I've completely hijacked it and am now realising I might have ADHD lmao, sorry OP!
Original post by TriplexA
Loving the positive and supportive vibe of this thread :smile:

Honestly I love it :love:
Original post by CatInTheCorner
I've completely hijacked it and am now realising I might have ADHD lmao, sorry OP!

Aha no it's ok! I'm hoping that by talking about my experience to you it may help OP as well. Either of you, feel free to ask me any questions about ADHD and I will be more than happy to answer :h:
(edited 2 years ago)
I recommend going to your local GP and demanding lorazepam 1mg day and night. Without the waffle, this FIXED me. I was struggling to do anything, no motivation, just stress and worry increasing my average anxiety levels. But, lorazepam 1mg changed all that. Im the most focused guy i know and i feel like i can study for hours, theres no stopping me. In 4 months, my grades went from E's to A's, A levels are a walk in the park. Trust me you need Lorazepam 1mg, its life changing.
Original post by Anonymous
so i’ve skipped 2 formal a level mocks now because i knew i was gonna fail due to lack of revision (completely my fault). it’s stupid because there is no harm in failing, i won’t get kicked out or my parents won’t get mad. like literally NOTHING will happen. but i has such intense anxety about it, i couldn’t even sleep. i just feel like a ****ing failure. now i’m anxious to even go school because i know my teacher will ask me why i missed them. ****.

i wish i didn’t care so much about getting humiliated and just did things for myself. i just feel like i’m gonna have a panic attack when i next step into school. i don’t even know if i’ll go for a while. if i go tommorow they will likely make me resit, which i’m gonna fail too. i just can’t even revise for my other mocks with all this stress.

i slept like 4 hours and even though i’m skipping school i can’t sleep though i’m so tired. i wish failure motivated me like some other people. it just makes me feel terrible and demotivates me like hell.

Just don’t go in for them, your health is more important
Reply 18
Original post by Anonymous
so i’ve skipped 2 formal a level mocks now because i knew i was gonna fail due to lack of revision (completely my fault). it’s stupid because there is no harm in failing, i won’t get kicked out or my parents won’t get mad. like literally NOTHING will happen. but i has such intense anxety about it, i couldn’t even sleep. i just feel like a ****ing failure. now i’m anxious to even go school because i know my teacher will ask me why i missed them. ****.

i wish i didn’t care so much about getting humiliated and just did things for myself. i just feel like i’m gonna have a panic attack when i next step into school. i don’t even know if i’ll go for a while. if i go tommorow they will likely make me resit, which i’m gonna fail too. i just can’t even revise for my other mocks with all this stress.

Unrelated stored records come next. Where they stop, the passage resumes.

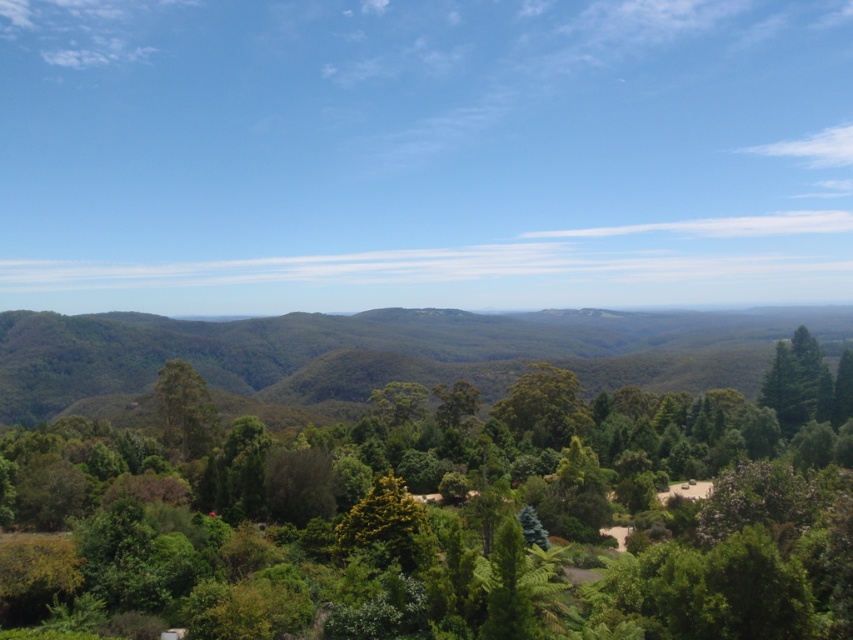 You are planning to take a photo of the green leafy forest at left and the green leafy tree at left. Which one should you focus on if you want to capture the larger subject in the frame?

The green leafy forest at left is larger in size than the green leafy tree at left, so you should focus on the green leafy forest at left to capture the larger subject in the frame.

You are standing on the dirt path in the midground of the image. You see the green leafy tree at center and the green leafy tree at left. Which tree is positioned lower in the image?

The green leafy tree at center is positioned lower in the image than the green leafy tree at left.

You are standing at the viewpoint in the image and want to reach the point marked as point (26, 420). Given that you can walk 1000 feet per hour, how long will it take you to reach there?

The distance between you and point (26, 420) is 1368.14 feet. At a walking speed of 1000 feet per hour, it would take approximately 1.368 hours, which is about 82 minutes, to reach the point. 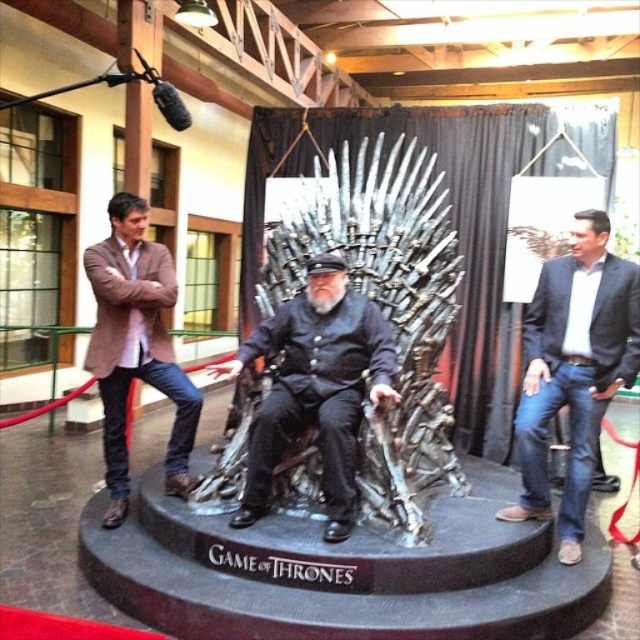 Question: Which of the following is the farthest from the observer?

Choices:
 (A) dark gray fabric coat at center
 (B) ironmetallicthrone at center
 (C) dark blue jeans at right

Answer: (C)

Question: Does ironmetallicthrone at center appear under dark blue jeans at right?

Choices:
 (A) yes
 (B) no

Answer: (B)

Question: Which point is closer to the camera taking this photo?

Choices:
 (A) (125, 500)
 (B) (588, 216)
 (C) (340, 358)
 (D) (316, 179)

Answer: (B)

Question: Considering the relative positions of ironmetallicthrone at center and dark gray fabric coat at center in the image provided, where is ironmetallicthrone at center located with respect to dark gray fabric coat at center?

Choices:
 (A) right
 (B) left

Answer: (A)

Question: Does dark blue jeans at right appear on the left side of dark gray fabric coat at center?

Choices:
 (A) no
 (B) yes

Answer: (A)

Question: Among these points, which one is farthest from the camera?

Choices:
 (A) (328, 355)
 (B) (592, 268)

Answer: (B)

i slept like 4 hours and even though i’m skipping school i can’t sleep though i’m so tired. i wish failure motivated me like some other people. it just makes me feel terrible and demotivates me like hell.


Hi there, I think you should learn the breathing exercise for relaxing (check youtube), it will help you to calm down and think clearly. Failing is part of life and we learn from our mistakes so don't feel too bad or dwell too much on it. It doesn't matter if you fail or get humiliated what matters is how you handle it. Whatever happens, it's not the end of your life, you get up and try again. Just breath, relax and do your best.